Exercise directions:
Would you print the records below from the first line through the line containing "dell'ordine, altamente sotto organico e con", skipping the pictures?

═══ Supplied information

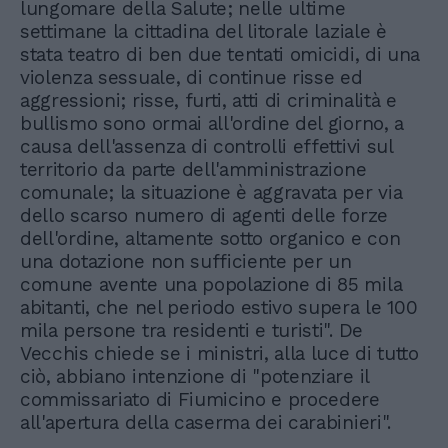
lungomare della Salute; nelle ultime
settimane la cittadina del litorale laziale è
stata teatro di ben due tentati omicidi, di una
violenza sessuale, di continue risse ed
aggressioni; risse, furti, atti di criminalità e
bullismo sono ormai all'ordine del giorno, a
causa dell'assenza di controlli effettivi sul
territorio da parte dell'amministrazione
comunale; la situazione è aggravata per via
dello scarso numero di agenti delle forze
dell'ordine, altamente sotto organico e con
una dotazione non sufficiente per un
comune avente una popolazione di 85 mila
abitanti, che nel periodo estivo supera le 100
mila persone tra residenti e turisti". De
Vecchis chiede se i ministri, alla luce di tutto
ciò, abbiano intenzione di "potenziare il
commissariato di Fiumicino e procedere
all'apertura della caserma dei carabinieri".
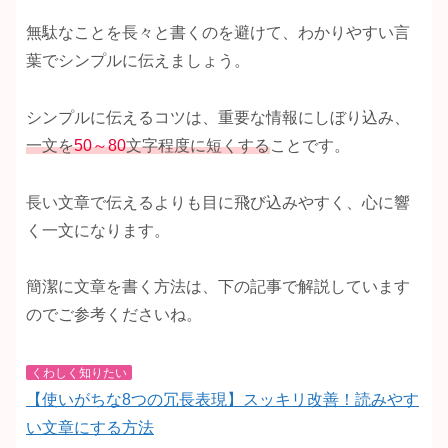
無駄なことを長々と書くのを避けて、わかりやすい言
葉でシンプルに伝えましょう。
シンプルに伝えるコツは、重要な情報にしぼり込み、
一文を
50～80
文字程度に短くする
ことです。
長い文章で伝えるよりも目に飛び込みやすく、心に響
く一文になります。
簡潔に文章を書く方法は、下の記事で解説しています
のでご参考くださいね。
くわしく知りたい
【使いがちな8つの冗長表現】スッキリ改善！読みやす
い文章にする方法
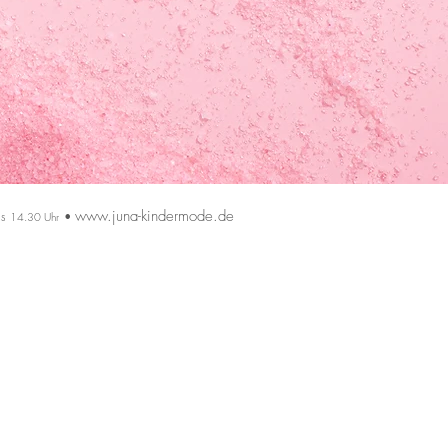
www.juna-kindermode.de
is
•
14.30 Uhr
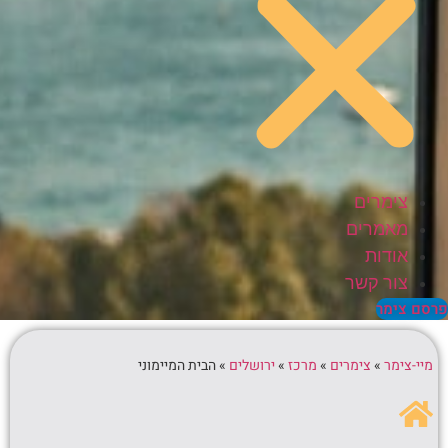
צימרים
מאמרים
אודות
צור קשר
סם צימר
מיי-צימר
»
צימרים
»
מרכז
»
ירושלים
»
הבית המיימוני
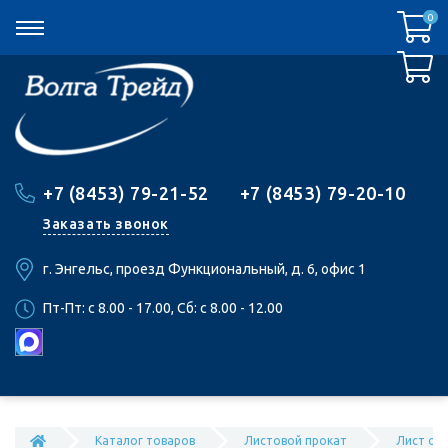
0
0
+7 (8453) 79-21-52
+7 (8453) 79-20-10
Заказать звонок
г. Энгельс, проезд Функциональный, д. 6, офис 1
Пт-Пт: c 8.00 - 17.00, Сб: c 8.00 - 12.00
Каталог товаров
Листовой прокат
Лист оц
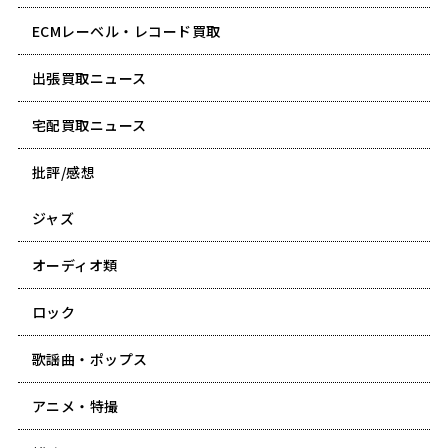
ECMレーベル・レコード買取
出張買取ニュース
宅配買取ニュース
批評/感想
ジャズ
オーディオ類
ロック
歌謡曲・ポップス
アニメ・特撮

══════

Exercise solution:
lungomare della Salute; nelle ultime
settimane la cittadina del litorale laziale è
stata teatro di ben due tentati omicidi, di una
violenza sessuale, di continue risse ed
aggressioni; risse, furti, atti di criminalità e
bullismo sono ormai all'ordine del giorno, a
causa dell'assenza di controlli effettivi sul
territorio da parte dell'amministrazione
comunale; la situazione è aggravata per via
dello scarso numero di agenti delle forze
dell'ordine, altamente sotto organico e con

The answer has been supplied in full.